The Association of Los Angeles Deputy Sheriffs has this post with the above title:
Who would want to be a peace officer if doing your duty means you can be sued or even prosecuted for misjudging the fuzzy limits of the Fourth Amendment? And when nobody wants to be a cop any more, "who you gonna call?"
Assemblywoman Shirley Weber has introduced AB 931, seeking to criminalize law enforcement's use of deadly force, and allowing prosecution for homicide if a prosecutor disagrees with a deputy's tactical decisions prior to use of deadly force.
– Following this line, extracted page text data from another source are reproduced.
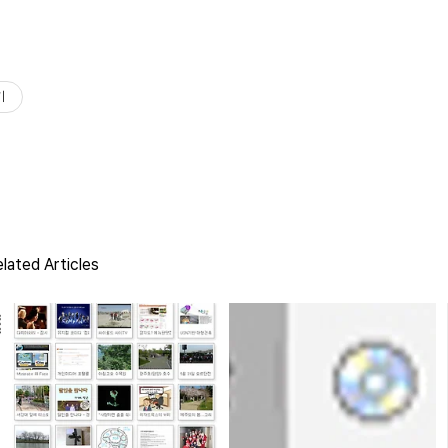
기
lated Articles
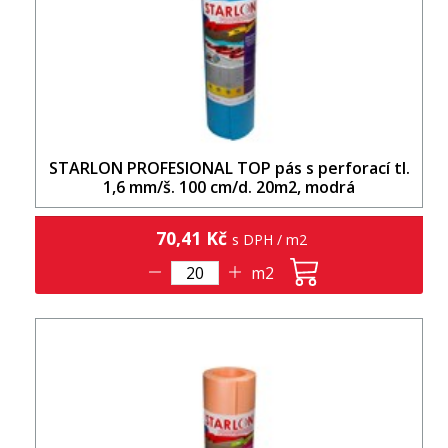
STARLON PROFESIONAL TOP pás s perforací tl.
1,6 mm/š. 100 cm/d. 20m2, modrá
70,41 Kč
s DPH / m2
m2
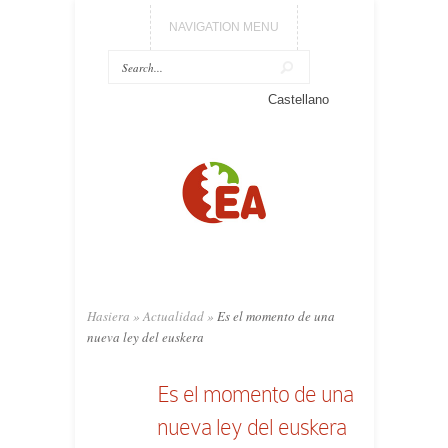
NAVIGATION MENU
Castellano
Hasiera
»
Actualidad
»
Es el momento de una
nueva ley del euskera
Es el momento de una
nueva ley del euskera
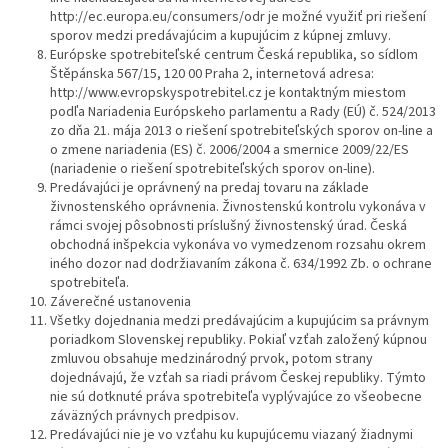
http://ec.europa.eu/consumers/odr je možné využiť pri riešení
sporov medzi predávajúcim a kupujúcim z kúpnej zmluvy.
Európske spotrebiteľské centrum Česká republika, so sídlom
Štěpánska 567/15, 120 00 Praha 2, internetová adresa:
http://www.evropskyspotrebitel.cz je kontaktným miestom
podľa Nariadenia Európskeho parlamentu a Rady (EÚ) č. 524/2013
zo dňa 21. mája 2013 o riešení spotrebiteľských sporov on-line a
o zmene nariadenia (ES) č. 2006/2004 a smernice 2009/22/ES
(nariadenie o riešení spotrebiteľských sporov on-line).
Predávajúci je oprávnený na predaj tovaru na základe
živnostenského oprávnenia. Živnostenskú kontrolu vykonáva v
rámci svojej pôsobnosti príslušný živnostenský úrad. Česká
obchodná inšpekcia vykonáva vo vymedzenom rozsahu okrem
iného dozor nad dodržiavaním zákona č. 634/1992 Zb. o ochrane
spotrebiteľa.
Záverečné ustanovenia
Všetky dojednania medzi predávajúcim a kupujúcim sa právnym
poriadkom Slovenskej republiky. Pokiaľ vzťah založený kúpnou
zmluvou obsahuje medzinárodný prvok, potom strany
dojednávajú, že vzťah sa riadi právom Českej republiky. Týmto
nie sú dotknuté práva spotrebiteľa vyplývajúce zo všeobecne
záväzných právnych predpisov.
Predávajúci nie je vo vzťahu ku kupujúcemu viazaný žiadnymi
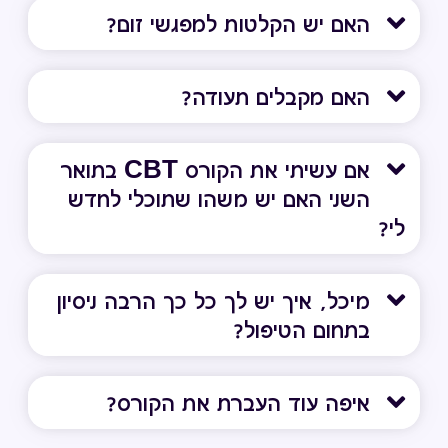
האם יש הקלטות למפגשי זום?
האם מקבלים תעודה?
אם עשיתי את הקורס CBT בתואר
השני האם יש משהו שתוכלי לחדש
לי?
מיכל, איך יש לך כל כך הרבה ניסיון
בתחום הטיפול?
איפה עוד העברת את הקורס?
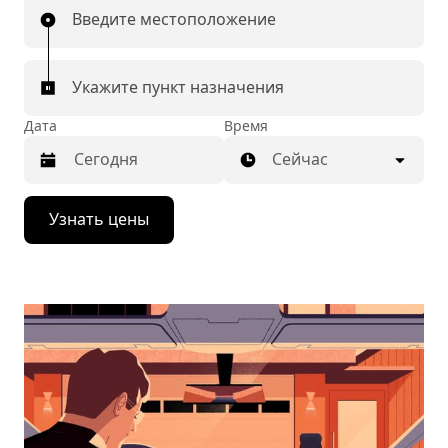
Введите местоположение
Укажите пункт назначения
Дата
Время
Сейчас
Нажмите
Узнать цены
стрелку
вниз,
чтобы
перейти
к
календарю
и
выбрать
дату.
Чтобы
закрыть
календарь,
нажмите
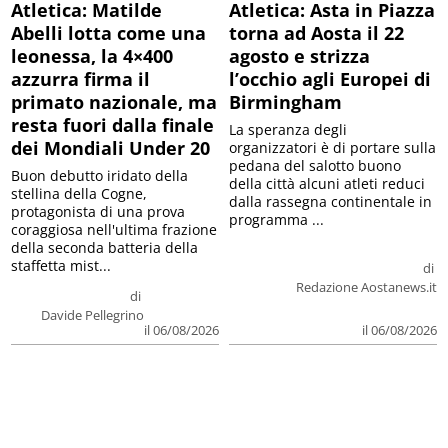
Atletica: Matilde
Atletica: Asta in Piazza
Abelli lotta come una
torna ad Aosta il 22
leonessa, la 4×400
agosto e strizza
azzurra firma il
l’occhio agli Europei di
primato nazionale, ma
Birmingham
resta fuori dalla finale
La speranza degli
dei Mondiali Under 20
organizzatori è di portare sulla
pedana del salotto buono
Buon debutto iridato della
della città alcuni atleti reduci
stellina della Cogne,
dalla rassegna continentale in
protagonista di una prova
programma ...
coraggiosa nell'ultima frazione
della seconda batteria della
staffetta mist...
di
Redazione Aostanews.it
di
Davide Pellegrino
il 06/08/2026
il 06/08/2026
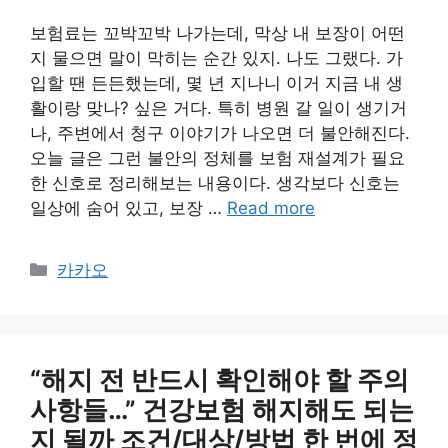
보험료는 꼬박꼬박 나가는데, 막상 내 보장이 어떤
지 물으면 말이 막히는 순간 있지. 나도 그랬다. 가
입할 땐 든든했는데, 몇 년 지나니 이거 지금 내 생
활이랑 맞나? 싶은 거다. 특히 병원 갈 일이 생기거
나, 주변에서 청구 이야기가 나오면 더 불안해진다.
오늘 글은 그런 불안의 정체를 보험 재설계가 필요
한 신호로 정리해보는 내용이다. 생각보다 신호는
일상에 숨어 있고, 보장 …
Read more
카
카카오
테
고
리
“해지 전 반드시 확인해야 할 주의
사항들…” 건강보험 해지해도 되는
지 될까 조건/대상/방법 한 번에 정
Her legislation eliminates the long-enshrined standard that such force be "reasonable," and instead replaces it with a standardless term that such force be "necessary" while also disallowing a justifiable homicide defense if tactics prior to the shooting were "grossly negligent." The bill should be rejected by the state legislature.Elsewhere there is a drive to weaken the "qualified immunity" standard that protects peace officers from liability, and to some extent from litigation, when they make reasonable judgments about the limits of the Fourth Amendment that later are deemed to be incorrect.
Existing law in California allows any person to use deadly force in self-defense or defense of others when it reasonably appears to the person that he or others are in imminent danger of great bodily injury or death; actual danger is not required (Penal Code section 197). If a person acts from reasonable and honest convictions, they are not responsible for a mistake in the extent of danger when other persons would have also been mistaken.
Who would want to be a peace officer if doing your duty means you can be sued or even prosecuted for misjudging the fuzzy limits of the Fourth Amendment? And when nobody wants to be a cop any more, "who you gonna call?"